(SUPPLIED MATERIAL begins)

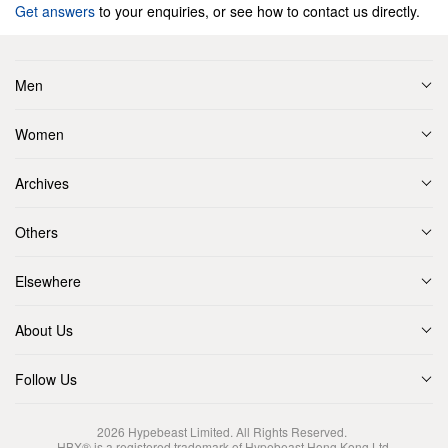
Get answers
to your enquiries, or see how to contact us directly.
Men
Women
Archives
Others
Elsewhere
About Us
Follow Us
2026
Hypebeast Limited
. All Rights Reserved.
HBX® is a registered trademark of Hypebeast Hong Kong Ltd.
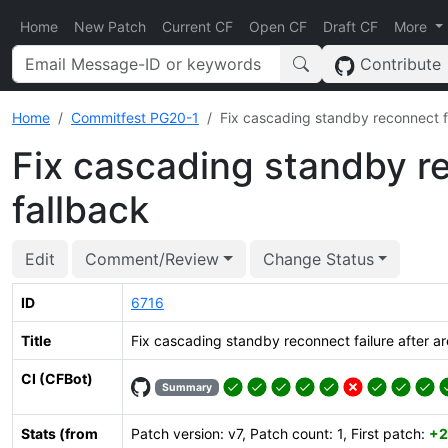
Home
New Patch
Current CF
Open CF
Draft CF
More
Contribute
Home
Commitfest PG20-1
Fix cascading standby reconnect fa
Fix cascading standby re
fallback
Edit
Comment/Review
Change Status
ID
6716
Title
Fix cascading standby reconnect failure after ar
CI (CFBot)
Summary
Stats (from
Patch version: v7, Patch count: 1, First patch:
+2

(SUPPLIED MATERIAL ends)

## EXERCISE OBJECTIVE
Filter the entries above down to the lines that contain the word "Hypebeast".

## RESPONSE TO THIS EXERCISE
Hypebeast Limited
HBX® is a registered trademark of Hypebeast Hong Kong Ltd.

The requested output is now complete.